My girlfriend and I had a conversation last night. She described a cartoon picture she had seen on the Internet with an imaginary female in an uncomfortable (and unlikely) sexual position – one which, in real life, would be disturbing, if not appalling. She said that anyone who could derive any pleasure from such a picture was sick and wrong. This is where I opened my big mouth.
I don’t know how other people are, but I recognize a distinct line between fantasy and reality. Heck, I pretty much always know when I’m dreaming. I suppose I have a normal set of self-delusions or what have you, but for the most part I feel I have a fair grip on reality. I am not the kind of person who is going to watch Reservoir Dogs then go out and chop someone’s ear off.
I explained to my girlfriend that there are situations that, in real life, appall and sicken me. I can barely watch the news because it is so depressing. I hate hearing about people getting hurt – in real life. In fiction or fantasy, I can take, and at times enjoy, the worst of the worst.
I have read a few works by the Marquis de Sade. Sade wrote some very disturbing stuff, dealing with incest, pedophilia, torture and rape. Sade may have been a sick individual, a sexual deviant who had no right to live free in society. (His contemporaries seemed to think so as he spent most of his adult life in prison and most of his work was destroyed). Does it then make me a sick individual if I enjoy his work? If I gain pleasure from reading about an act that, in real life, would sicken and appall me, am I a deviant?
I draw no distinction between sexual matters and violence when it comes to this. I know many people who will watch and enjoy an action or horror movie and get a thrill from the violence. Yet, on the other hand, if they see a bloody nose or broken finger in real life, they cringe. Is it that much different, that much worse, for someone to enjoy deviant and possibly disturbing sexuality in fiction and fantasy?

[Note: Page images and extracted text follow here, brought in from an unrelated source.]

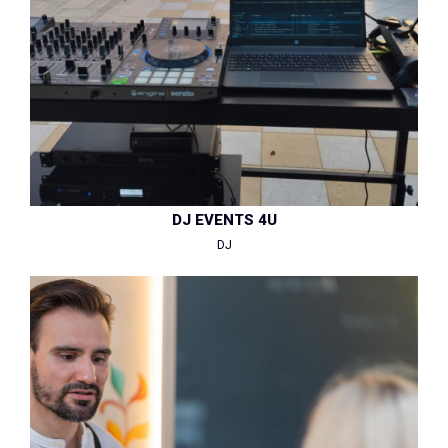
DJ EVENTS 4U
DJ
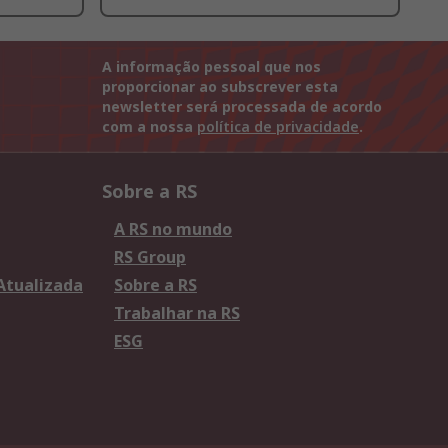
A informação pessoal que nos
proporcionar ao subscrever esta
newsletter será processada de acordo
com a nossa
política de privacidade
.
Sobre a RS
A RS no mundo
RS Group
 Atualizada
Sobre a RS
Trabalhar na RS
ESG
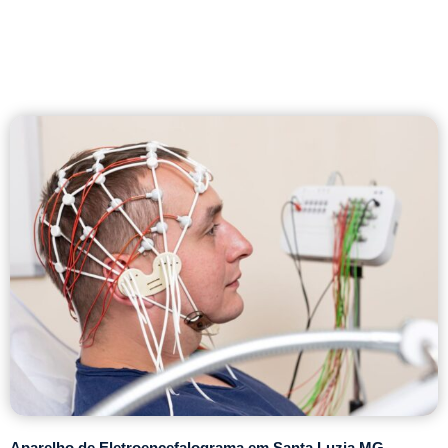
Aparelho de Eletroencefalograma em Santa Luzia MG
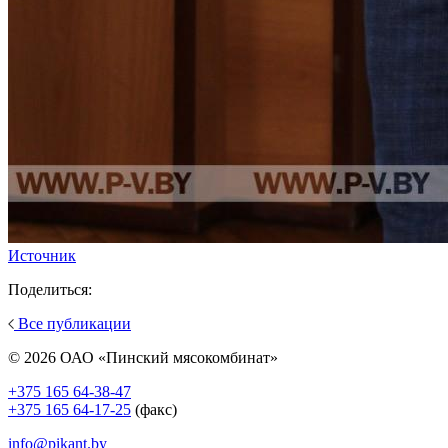
Источник
Поделиться:
Все публикации
© 2026 ОАО «Пинский мясокомбинат»
+375 165 64-38-47
+375 165 64-17-25
(факс)
info@pikant.by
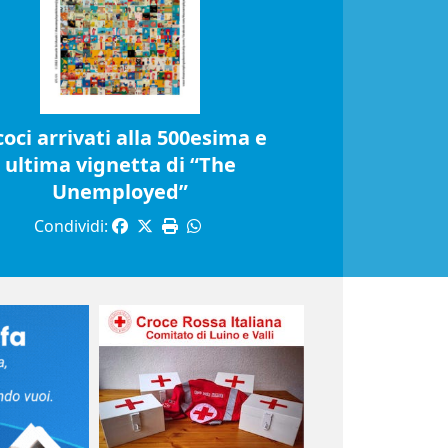
coci arrivati alla 500esima e
ultima vignetta di “The
Unemployed”
Condividi:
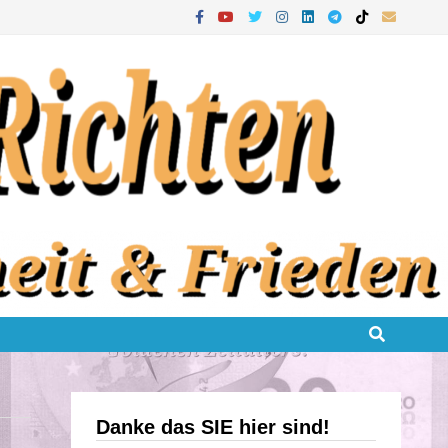
Danke das SIE hier sind!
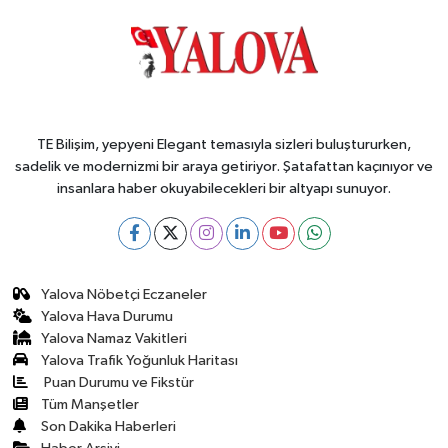
TE Bilişim, yepyeni Elegant temasıyla sizleri buluştururken,
sadelik ve modernizmi bir araya getiriyor. Şatafattan kaçınıyor ve
insanlara haber okuyabilecekleri bir altyapı sunuyor.
Yalova Nöbetçi Eczaneler
Yalova Hava Durumu
Yalova Namaz Vakitleri
Yalova Trafik Yoğunluk Haritası
Puan Durumu ve Fikstür
Tüm Manşetler
Son Dakika Haberleri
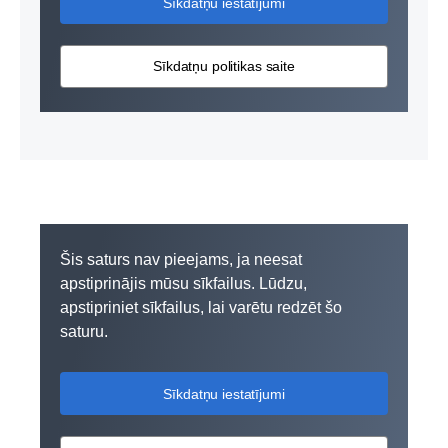
Sīkdatņu iestatījumi
Sīkdatņu politikas saite
Šis saturs nav pieejams, ja neesat
apstiprinājis mūsu sīkfailus. Lūdzu,
apstipriniet sīkfailus, lai varētu redzēt šo
saturu.
Sīkdatņu iestatījumi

My girlfriend seems to think it is. She says that she can’t imagine enjoying anything in fantasy that she wouldn’t enjoy in real life. She was quite horrified to learn this side of me, as small and insignificant as I consider it.
What are your feelings on this? Does anyone else have fantasies that they would never live out, even if given the chance? Does anyone else read and enjoy fiction that, if it were a news report, would horrify you?
I ask you, honored members of the SDMB… am I a sick bastard?